** TASK REQUIREMENTS **
Your answer must be an exact copy of the lines below, from the first through the one with "antyszczepionkowym, wiarą w", with no pictures.

Excerpts from a dataset:
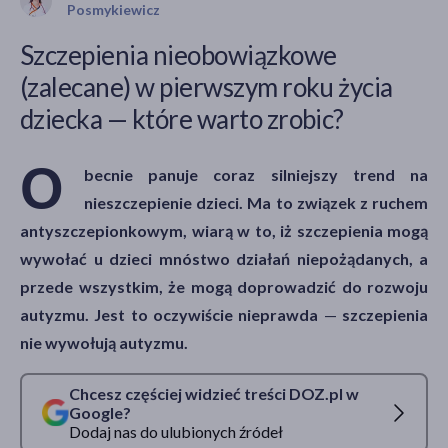
Posmykiewicz
Szczepienia nieobowiązkowe
(zalecane) w pierwszym roku życia
akijażu
dziecka — które warto zrobic?
O
becnie panuje coraz silniejszy trend na
Hit
nieszczepienie dzieci. Ma to związek z ruchem
antyszczepionkowym, wiarą w to, iż szczepienia mogą
wywołać u dzieci mnóstwo działań niepożądanych, a
przede wszystkim, że mogą doprowadzić do rozwoju
autyzmu. Jest to oczywiście nieprawda
—
szczepienia
nie wywołują autyzmu.
Chcesz częściej widzieć treści DOZ.pl w
Google?
Dodaj nas do ulubionych źródeł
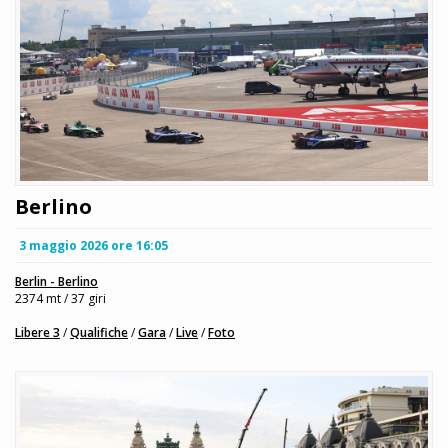
Berlino
3 maggio 2026 ore 16:05
Berlin - Berlino
2374 mt / 37 giri
Libere 3
/
Qualifiche
/
Gara
/
Live
/
Foto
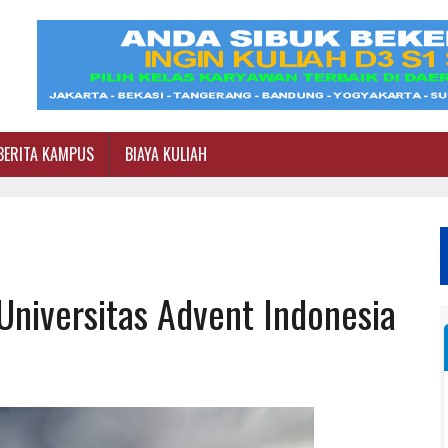
BERITA KAMPUS
BIAYA KULIAH
 Universitas Advent Indonesia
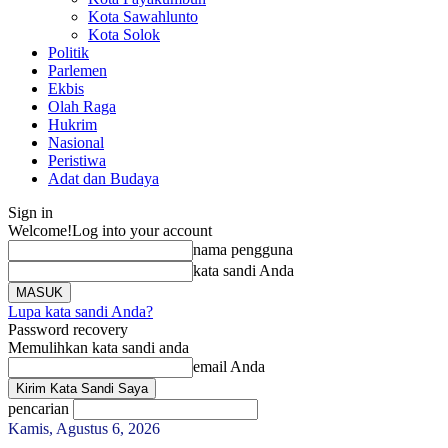
Kota Sawahlunto
Kota Solok
Politik
Parlemen
Ekbis
Olah Raga
Hukrim
Nasional
Peristiwa
Adat dan Budaya
Sign in
Welcome!
Log into your account
nama pengguna
kata sandi Anda
Lupa kata sandi Anda?
Password recovery
Memulihkan kata sandi anda
email Anda
pencarian
Kamis, Agustus 6, 2026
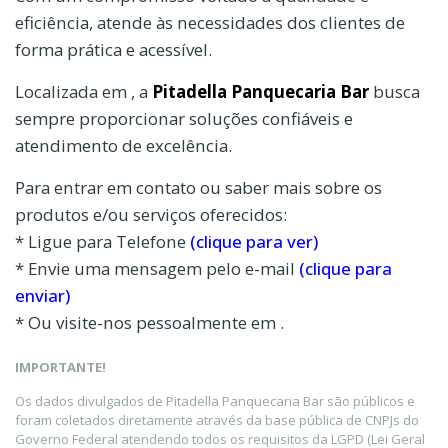
eficiência, atende às necessidades dos clientes de
forma prática e acessível.
Localizada em , a
Pitadella Panquecaria Bar
busca
sempre proporcionar soluções confiáveis e
atendimento de excelência.
Para entrar em contato ou saber mais sobre os
produtos e/ou serviços oferecidos:
* Ligue para Telefone
(clique para ver)
* Envie uma mensagem pelo e-mail
(clique para
enviar)
* Ou visite-nos pessoalmente em .
IMPORTANTE!
Os dados divulgados de Pitadella Panquecaria Bar são públicos e
foram coletados diretamente através da base pública de CNPJs do
Governo Federal atendendo todos os requisitos da LGPD (Lei Geral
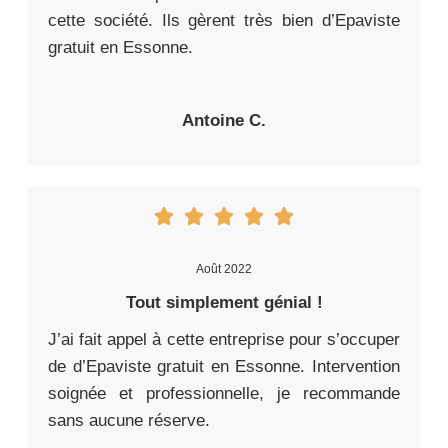
cette société. Ils gèrent très bien d’Epaviste
gratuit en Essonne.
Antoine C.
Août 2022
Tout simplement génial !
J’ai fait appel à cette entreprise pour s’occuper
de d’Epaviste gratuit en Essonne. Intervention
soignée et professionnelle, je recommande
sans aucune réserve.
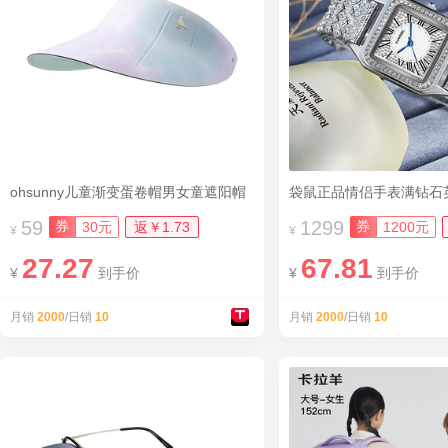
ohsunny儿童渐变蛋卷帽男女童遮阳帽
袋鼠正品情侣手表满钻石
59
1299
券
券
30元
返￥1.73
1200元
¥
¥
27.27
67.81
¥
到手价
¥
到手价
月销
2000
/日销
10
月销
2000
/日销
10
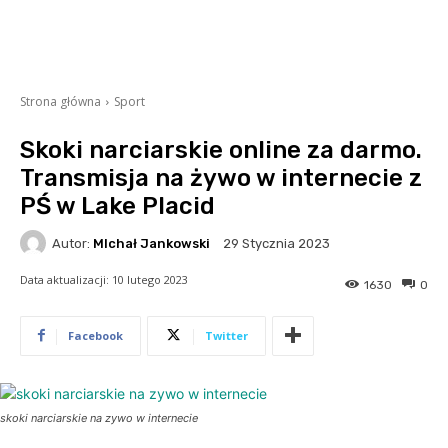
Strona główna
Sport
Skoki narciarskie online za darmo.
Transmisja na żywo w internecie z
PŚ w Lake Placid
Autor:
MIchał Jankowski
29 Stycznia 2023
Data aktualizacji:
10 lutego 2023
1630
0
Facebook
Twitter
skoki narciarskie na zywo w internecie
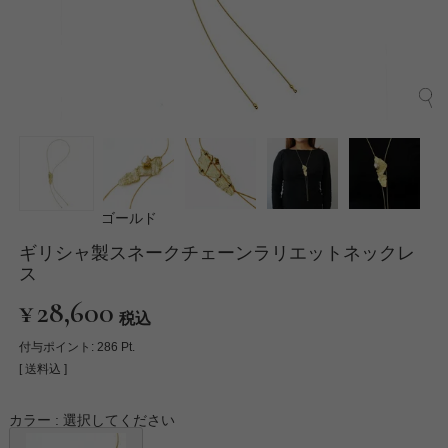
ゴールド
ギリシャ製スネークチェーンラリエットネックレ
ス
¥
28,600
税込
付与ポイント:
286
Pt.
送料込
カラー
選択してください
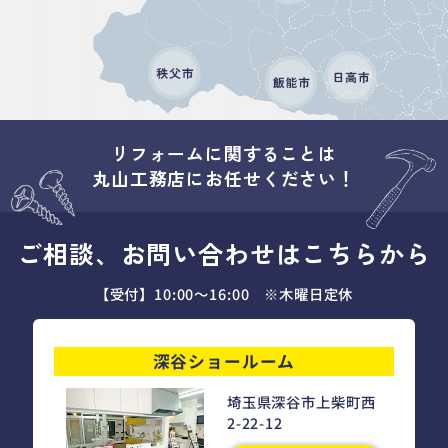
リフォームに関することは
丸山工務店にお任せください！
ご相談、お問い合わせはこちらから
【受付】10:00～16:00 ※木曜日定休
深谷ショールーム
埼玉県深谷市上柴町西
2-22-12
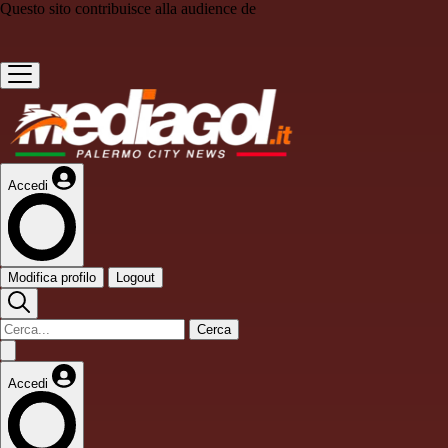
Questo sito contribuisce alla audience de
Accedi
Modifica profilo
Logout
Cerca
Accedi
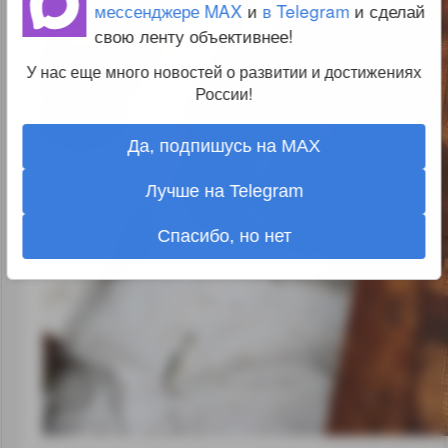
мессенджере MAX
и
в Telegram
и сделай
свою ленту объективнее!
У нас еще много новостей о развитии и достижениях
России!
Да, подпишусь на MAX
Лучше на Telegram
Спасибо, но нет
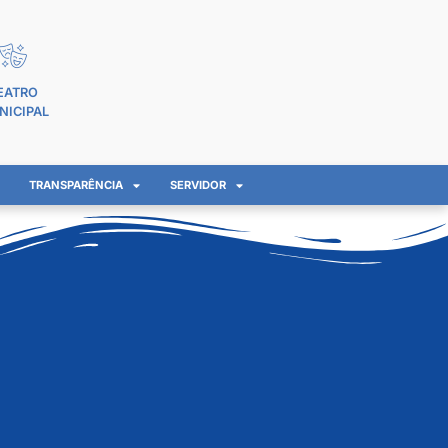
EATRO
NICIPAL
TRANSPARÊNCIA
SERVIDOR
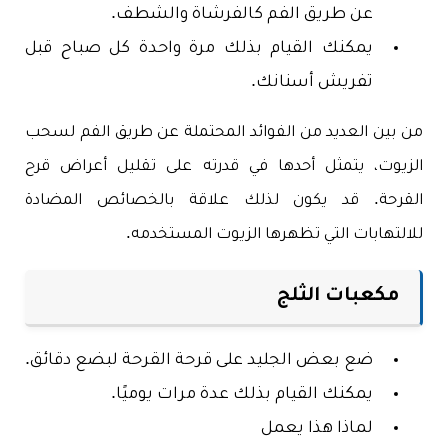
عن طريق الفم كالفرشاة والشطف.
يمكنك القيام بذلك مرة واحدة كل صباح قبل
تفريش أسنانك.
من بين العديد من الفوائد المحتملة عن طريق الفم لسحب
الزيوت، يتمثل أحدها في قدرته على تقليل أعراض قرح
القرحة. قد يكون لذلك علاقة بالخصائص المضادة
للالتهابات التي تظهرها الزيوت المستخدمه.
مكعبات الثلج
ضع بعض الجليد على قرحة القرحة لبضع دقائق.
يمكنك القيام بذلك عدة مرات يوميًا.
لماذا هذا يعمل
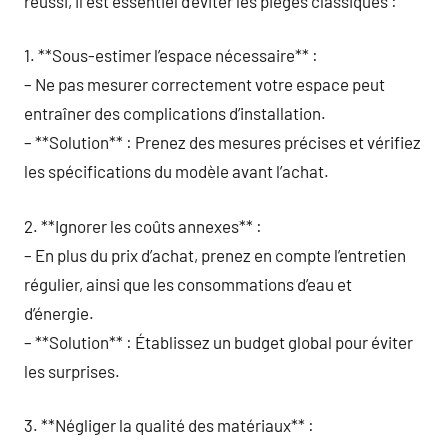
réussi, il est essentiel d’éviter les pièges classiques :
1. **Sous-estimer l’espace nécessaire** :
– Ne pas mesurer correctement votre espace peut
entraîner des complications d’installation.
– **Solution** : Prenez des mesures précises et vérifiez
les spécifications du modèle avant l’achat.
2. **Ignorer les coûts annexes** :
– En plus du prix d’achat, prenez en compte l’entretien
régulier, ainsi que les consommations d’eau et
d’énergie.
– **Solution** : Établissez un budget global pour éviter
les surprises.
3. **Négliger la qualité des matériaux** :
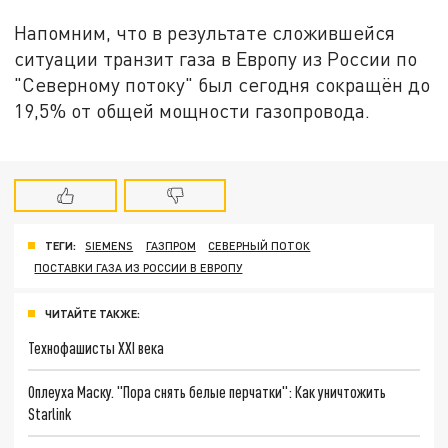
Напомним, что в результате сложившейся
ситуации транзит газа в Европу из России по
"Северному потоку" был сегодня сокращён до
19,5% от общей мощности газопровода.
ТЕГИ:
SIEMENS
ГАЗПРОМ
СЕВЕРНЫЙ ПОТОК
ПОСТАВКИ ГАЗА ИЗ РОССИИ В ЕВРОПУ
ЧИТАЙТЕ ТАКЖЕ:
Технофашисты XXI века
Оплеуха Маску. "Пора снять белые перчатки": Как уничтожить
Starlink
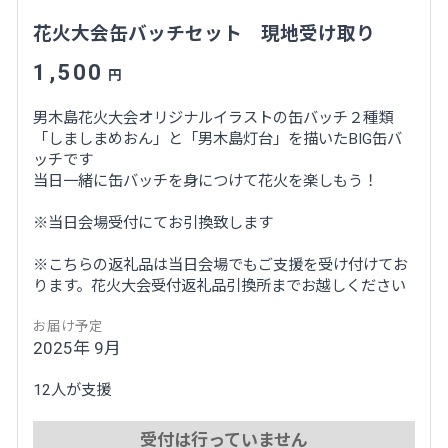
花火大会缶バッチセット 現地受け取り
1,500
円
男木島花火大会オリジナルイラストの缶バッチ２種類
「しましまめおん」と「男木島灯台」を描いたBIG缶バ
ッチです
当日一緒に缶バッチを身につけて花火を楽しもう！
※当日会場受付にてお引換致します
※こちらの返礼品は当日会場でもご支援を受け付けてお
ります。花火大会受付返礼品引換所までお越しください
お届け予定
2025年 9月
12人が支援
受付は行っていません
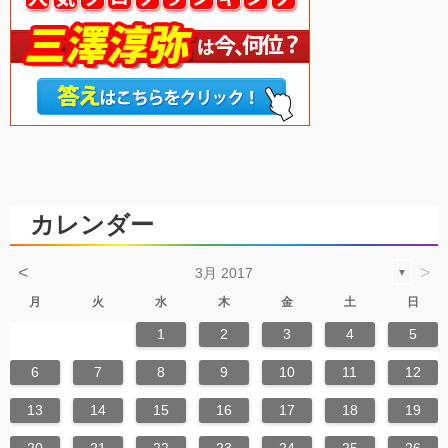
カレンダー
<
>
3月 2017
▼
月
火
水
木
金
土
日
1
2
3
4
5
6
7
8
9
10
11
12
13
14
15
16
17
18
19
20
21
22
23
24
25
26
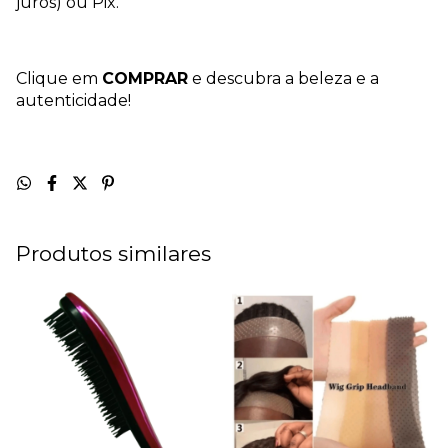
juros) ou Pix.
Clique em
COMPRAR
e descubra a beleza e a
autenticidade!
Produtos similares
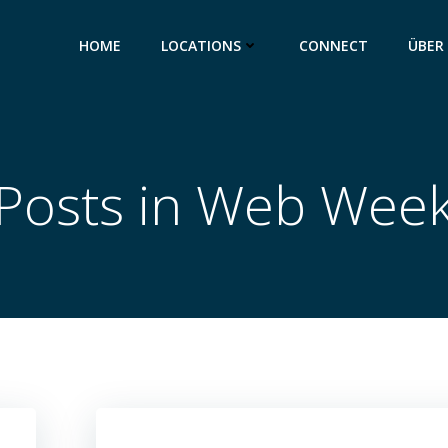
HOME
LOCATIONS
CONNECT
ÜBER
Posts in Web Wee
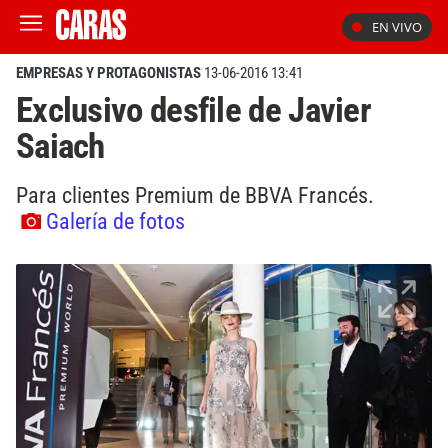
EN VIVO
EMPRESAS Y PROTAGONISTAS
13-06-2016 13:41
Exclusivo desfile de Javier
Saiach
Para clientes Premium de BBVA Francés.
Galería de fotos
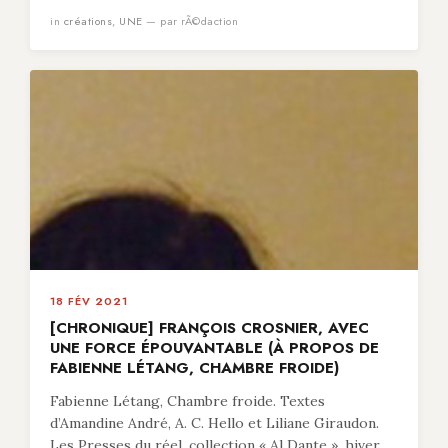
in
créations
,
UNE
— par rÃ©daction
18 FÉV 2021
[CHRONIQUE] FRANÇOIS CROSNIER, AVEC
UNE FORCE ÉPOUVANTABLE (À PROPOS DE
FABIENNE LÉTANG, CHAMBRE FROIDE)
Fabienne Létang, Chambre froide. Textes
d’Amandine André, A. C. Hello et Liliane Giraudon.
Les Presses du réel, collection « Al Dante », hiver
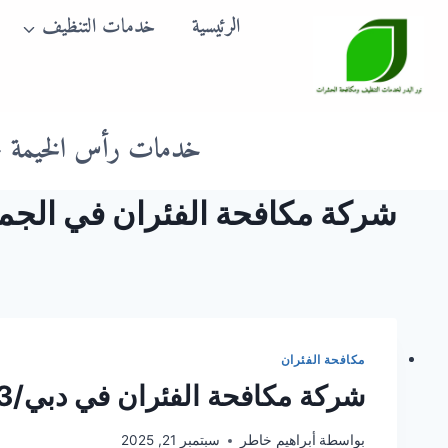
لتجاوز
الرئيسية
خدمات التنظيف
لى
لمحتوى
خدمات رأس الخيمة
شركة مكافحة الفئران في الجميرا دبي 3
مكافحة الفئران
شركة مكافحة الفئران في دبي/0505337973
بواسطة
أبراهيم خاطر
سبتمبر 21, 2025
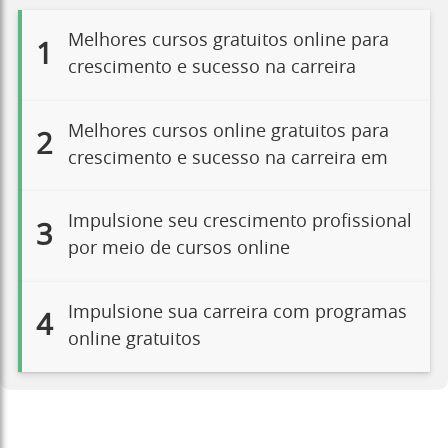
Melhores cursos gratuitos online para
1
crescimento e sucesso na carreira
Melhores cursos online gratuitos para
2
crescimento e sucesso na carreira em
Impulsione seu crescimento profissional
3
por meio de cursos online
Impulsione sua carreira com programas
4
online gratuitos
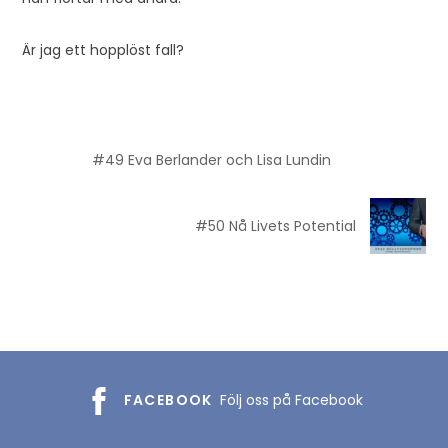
Är jag ett hopplöst fall?
#49 Eva Berlander och Lisa Lundin
#50 Nå Livets Potential
FACEBOOK
Följ oss på Facebook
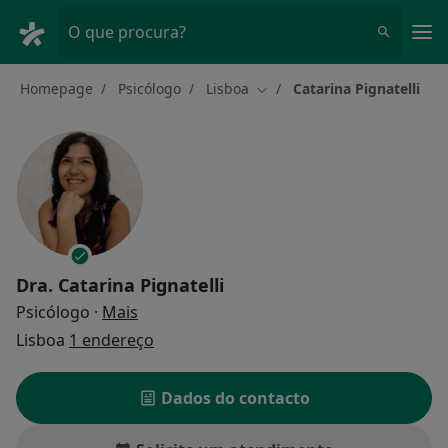
Men
O que procura?
Homepage
Psicólogo
Lisboa
Catarina Pignatelli
Mudar de cidade
Dra.
Catarina Pignatelli
sobre as especializações
Psicólogo
·
Mais
Lisboa
1 endereço
Dados do contacto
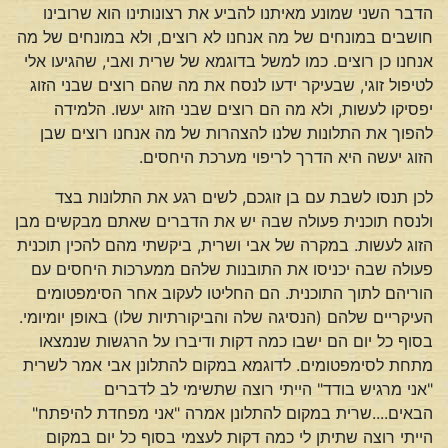
הדבר השני שמונע מאיתנו להביע את רצונותינו הוא שרובינו
חושבים במונחים של מה אנחנו לא רוצים, ולא במונחים של מה
אנחנו כן רוצים. כמו למשל בדוגמא של שרית ואבי, שהגיעו אלי
לטיפול זוגי, שבעיקר ידעו לנסח את מה שהם רוצים שבני הזוג
יפסיקו לעשות, ולא מה הם רוצים שבני הזוג יעשו. הלמידה
להפוך את התלונות שלנו להצהרות של מה אנחנו רוצים שבן
הזוג יעשה היא הדרך לריפוי מערכת היחסים.
לכן תנסו לשבת עם בן זוגכם, לשים רגע את התלונות בצד
ולנסח תוכנית פעולה שבה יש את הדברים שאתם מבקשים מבן
הזוג לעשות. במקרה של אבי ושרית, ביקשתי מהם להכין תוכנית
פעולה שבה יכניסו את התובנות שלהם ממערכות היחסים עם
הוריהם לתוך התוכנית. הם החליטו לעקוב אחר הסימפטומים
העיקריים שלהם (הנסיגה שלה והביקורתיות שלו) באופן יומיומי.
בסוף כל יום הם ישבו כמה דקות ודיברו על הרגשות שנמצאו
מתחת לסימפטומים. לדוגמא במקום להתלונן אבי אמר לשרית
"אני מרגיש בודד" הייתי רוצה שתשימי לב לדברים
הבאים....שרית במקום להתלונן אמרה "אני מפחדת להיפתח"
הייתי רוצה שתיתן לי כמה דקות לעצמי בסוף כל יום במקום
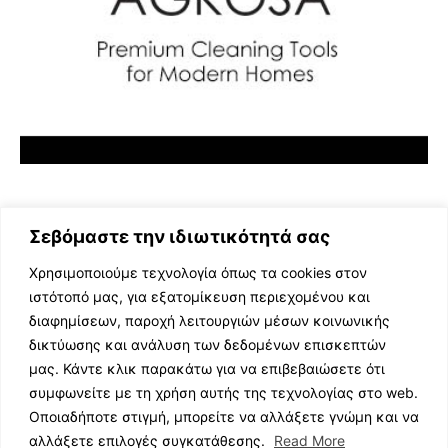
Σεβόμαστε την ιδιωτικότητά σας
Χρησιμοποιούμε τεχνολογία όπως τα cookies στον
ιστότοπό μας, για εξατομίκευση περιεχομένου και
διαφημίσεων, παροχή λειτουργιών μέσων κοινωνικής
ΕΛΛΗΝΙΚΗ ΜΟΥΣΙΚΗ
δικτύωσης και ανάλυση των δεδομένων επισκεπτών
TV SHOWS
μας. Κάντε κλικ παρακάτω για να επιβεβαιώσετε ότι
EVENTS
συμφωνείτε με τη χρήση αυτής της τεχνολογίας στο web.
ΘΕΑΤΡΟ
Οποιαδήποτε στιγμή, μπορείτε να αλλάξετε γνώμη και να
CINEMA
αλλάξετε επιλογές συγκατάθεσης.
Read More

** YOUR SOLUTION **
Posmykiewicz
Szczepienia nieobowiązkowe
(zalecane) w pierwszym roku życia
akijażu
dziecka — które warto zrobic?
O
becnie panuje coraz silniejszy trend na
Hit
nieszczepienie dzieci. Ma to związek z ruchem
antyszczepionkowym, wiarą w to, iż szczepienia mogą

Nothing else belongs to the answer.